That's really interesting that that makes a difference in power usage.
Yes, the difference surprised me too. It's repeatable though. Very similarly, 64 single-threaded tasks pull =297 W, 32 dual-threaded tasks ≈335 W.
Looking it up it seems PrimeGrid takes much longer when multithreading as long as the task fits in L3 cache. The difference only disappears once L3 cache is saturated.
Correct; multithreaded LLR decreases throughput, and throughput-per-Watt compared to single-threaded LLR, as long as there is enough cache.
So maybe you can toy with bigger FFT sizes? Seems there is no job that could saturated the L3 cache in Zen 2 though?
Rome is a cluster of 4c/ 8t/ 16MB L3$ core complexes, of course. It will be interesting to see how it fares once individual tasks exceed the size of one complex.
A highly threaded application which makes good use of AVX2 vector hardware is Folding@home's FahCore_a7. This application is based on Gromax.
It has already been seen to show mediocre to poor performance on Naples and Rome, compared with dual-processor Broadwell-EP. Spanning a single FahCore_a7 process across all hardware threads of both sockets works extremely well with this application on BDW-EP. I am in the process to try different FahCore_a7 runs on Rome,
but first impressions show what I already heard from Mark: It's not running as well on Epyc as it does on Intel based servers.
(Edit: Folding@home performance is impossible to measure currently, due to extreme variations of TPF and PPD between work units.)
(Edit 2: Folding@home performance during the last several hours appeared comparable on dual-Rome and dual-Broadwell-EP, and more energy-efficient on dual-Rome; but it is not feasible to really measure this for now.)
(Edit 3: I am still not up to the difficult task to properly measure FahCore_a7 performance.
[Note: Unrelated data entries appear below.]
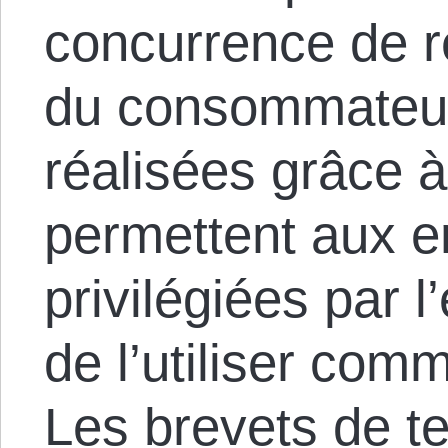
concurrence de r
du consommateur
réalisées grâce à 
permettent aux e
privilégiées par l’
de l’utiliser com
Les brevets de t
But from what I have seen so far, per-core per-clock performance of Rome should easily match but more probably exceed BDW-EP's in this one, and scaling over all threads and both sockets works just as well as on my dual BDW-EP computers. Meaning, total FahCore_a7 performance on the dual EPYC is considerably higher because of its higher core count combined with very good scaling of this application, all the while the dual 32c EPYC draws only about as much power as a dual 14c BDW-EP.)
Did you check the during the AVX2/FMA3 load test the CPU's frequency and CPUpwm temperature sensor?
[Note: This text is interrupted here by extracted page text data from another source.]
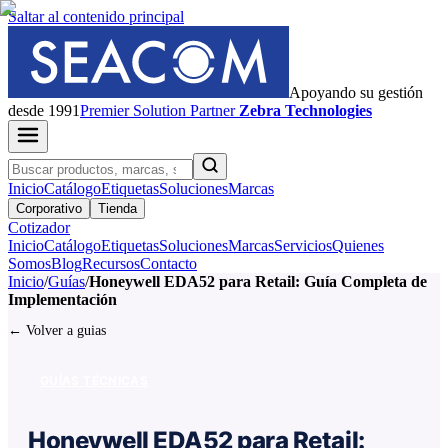
Saltar al contenido principal
Apoyando su gestión
desde 1991
Premier
Solution Partner
Zebra Technologies
Inicio
Catálogo
Etiquetas
Soluciones
Marcas
Corporativo
Tienda
Cotizador
Inicio
Catálogo
Etiquetas
Soluciones
Marcas
Servicios
Quienes
Somos
Blog
Recursos
Contacto
Inicio
/
Guías
/
Honeywell EDA52 para Retail: Guía Completa de
Implementación
← Volver a guias
GUÍAS TÉCNICAS
Honeywell EDA52 para Retail:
Alas not. With 64 single-threaded SGS-LLR jobs, the core clocks were around 2.4 GHz. I did not check temperatures.
At the moment, I have a single 128-threaded FahCore_a7 process running (avx_256 enabled, load average is indeed ≈128). Core clocks, from a single observation, are 2.47...2.82 GHz with a median of 2.49 GHz. Temperatures are
- 25 °C ambient at the air intake,
- 52 °C and 49 °C at the CPUs (no doubt because I applied thermal paste somewhat inconsistently),
- 50...69 °C at VRMs.
The BMC is showing 100 °C as critical VRM temperature threshold, and 105 °C as nonrecoverable VRM temperature threshold.
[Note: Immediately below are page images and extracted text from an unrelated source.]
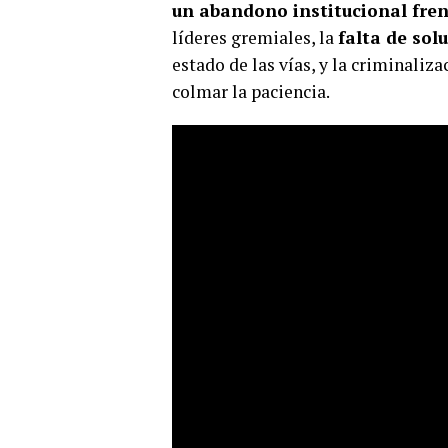
un abandono institucional frent
líderes gremiales, la
falta de sol
estado de las vías, y la criminaliz
colmar la paciencia.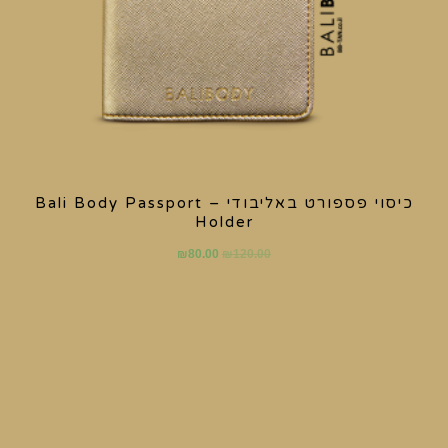
כיסוי פספורט באליבודי – Bali Body Passport
Holder
₪
80.00
₪
120.00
I'd would like to know the same results but setting cTDP to 180watts in BIOS, if you have spare time and want to dedicate the time.
In May, TeAm AnandTech will be taking part in the BOINC Pentathlon. This will probably be the moment for me to try a higher cTDP. ;
-)
Do you intend to dedicate it to distributed computing applications, BOINC, Folding..?
Not exclusively, but so far I presume that this computer will spend more time at the Distributed Computing hobby than at work.